Erica Gabrielle Foldy, PhD
Associate Professor of Public and Nonprofit Management
Director, MPA — Public and Nonprofit Management and Policy Program

Wagner School of Public Service
New York University
New York, New York, USA

Professor Foldy is an Associate Professor of Public and Nonprofit Management at the Wagner Graduate School of Public Service at New York University.  Erica’s research addresses the question: What enables and inhibits collaboration and learning across potential divisions?   She explores a variety of factors including identities, frames, learning behaviors, power dynamics, and leadership.  She is co-author of the book The Color Bind: Talking (and not Talking) about Race at Work and co-editor of the Reader in Gender and Organizations and has more than forty papers in a variety of outlets, including management, public administration, psychology and medical journals.

 

Tamara Buckley

Tamara Buckley, PhD
Psychologist, Associate Professor & Coordinator, School Counseling
Hunter College, City University of New York
New York, New York, USA

Dr. Tamara Buckley is an author, educator and researcher focused on race and social justice. She seeks to build knowledge about how social identities and oppressive structures interact to produce disparities in health, education and workplace.
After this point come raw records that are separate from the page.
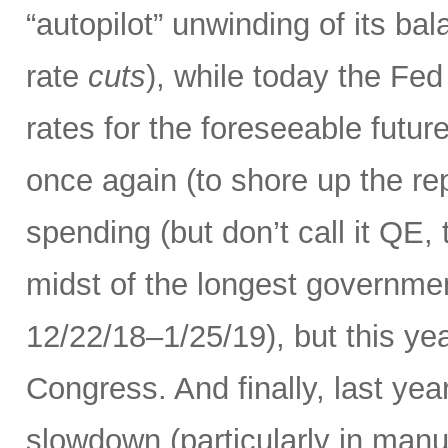
“autopilot” unwinding of its ba
rate
cuts
), while today the Fed
rates for the foreseeable futur
once again (to shore up the re
spending (but don’t call it QE,
midst of the longest governme
12/22/18–1/25/19), but this ye
Congress. And finally, last yea
slowdown (particularly in manuf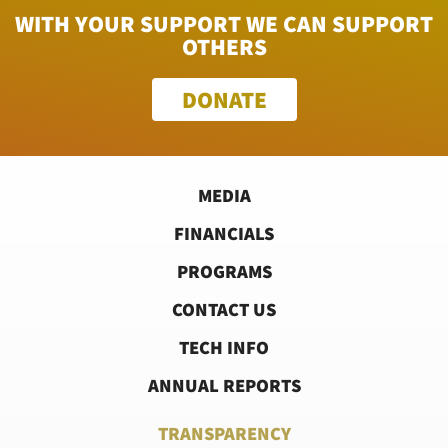
WITH YOUR SUPPORT WE CAN SUPPORT
OTHERS
DONATE
MEDIA
FINANCIALS
PROGRAMS
CONTACT US
TECH INFO
ANNUAL REPORTS
TRANSPARENCY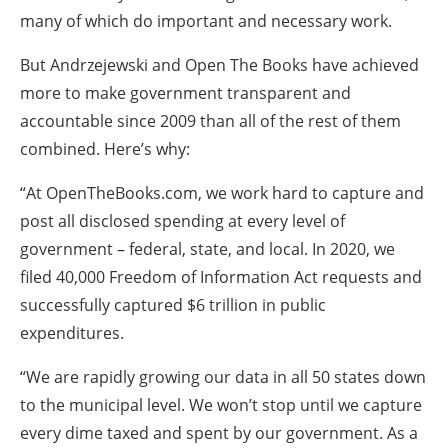
many of which do important and necessary work.
But Andrzejewski and Open The Books have achieved
more to make government transparent and
accountable since 2009 than all of the rest of them
combined. Here’s why:
“At OpenTheBooks.com, we work hard to capture and
post all disclosed spending at every level of
government – federal, state, and local. In 2020, we
filed 40,000 Freedom of Information Act requests and
successfully captured $6 trillion in public
expenditures.
“We are rapidly growing our data in all 50 states down
to the municipal level. We won’t stop until we capture
every dime taxed and spent by our government. As a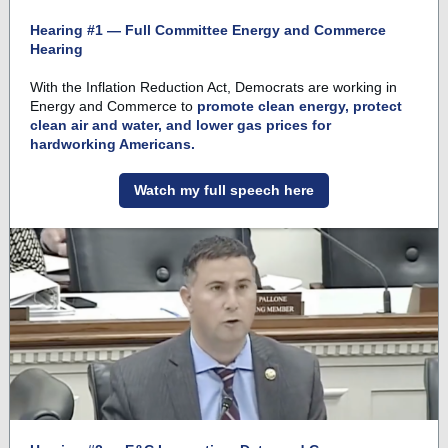
Hearing #1 — Full Committee Energy and Commerce
Hearing
With the Inflation Reduction Act, Democrats are working in
Energy and Commerce to
promote clean energy, protect
clean air and water, and lower gas prices for
hardworking Americans.
Watch my full speech here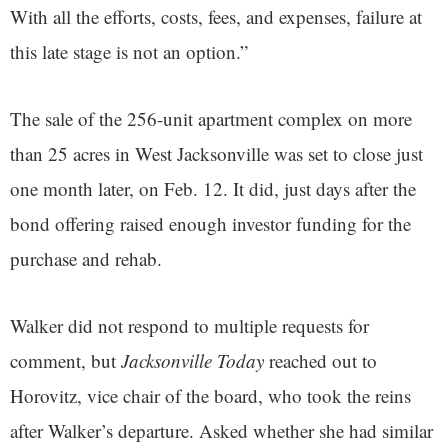
With all the efforts, costs, fees, and expenses, failure at
this late stage is not an option.”
The sale of the 256-unit apartment complex on more
than 25 acres in West Jacksonville was set to close just
one month later, on Feb. 12. It did, just days after the
bond offering raised enough investor funding for the
purchase and rehab.
Walker did not respond to multiple requests for
comment, but
Jacksonville Today
reached out to
Horovitz, vice chair of the board, who took the reins
after Walker’s departure. Asked whether she had similar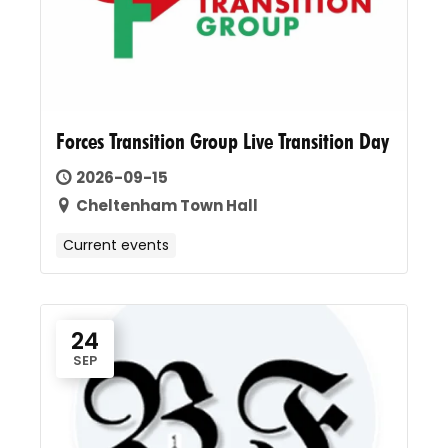
Forces Transition Group Live Transition Day
2026-09-15
Cheltenham Town Hall
Current events
24
SEP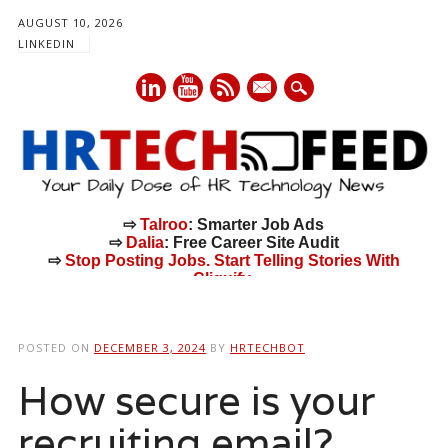
AUGUST 10, 2026
LINKEDIN
mail
⇨
Talroo
: Smarter Job Ads
⇨
Dalia
: Free Career Site Audit
⇨
Stop Posting Jobs. Start Telling Stories With
Cliquify.
Main menu
Skip
to
POSTED ON
DECEMBER 3, 2024
BY
HRTECHBOT
content
How secure is your
recruiting email?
Her more recent work explores approaches to facilitate dialogue across dimensions of difference such as race that are often rendered invisible by colorblind ideologies. In her book with Erica Gabrielle Foldy, Color Bind: Talking and not Talking about Race at Work, she makes a case that the age old “color blind” approach to race can actually reinforce existing racial hierarchies. The book offers a different strategy, “color cognizance”—the practice of recognizing the profound impact of race and ethnicity on any experience— and how it can help us move beyond uncomfortable silences.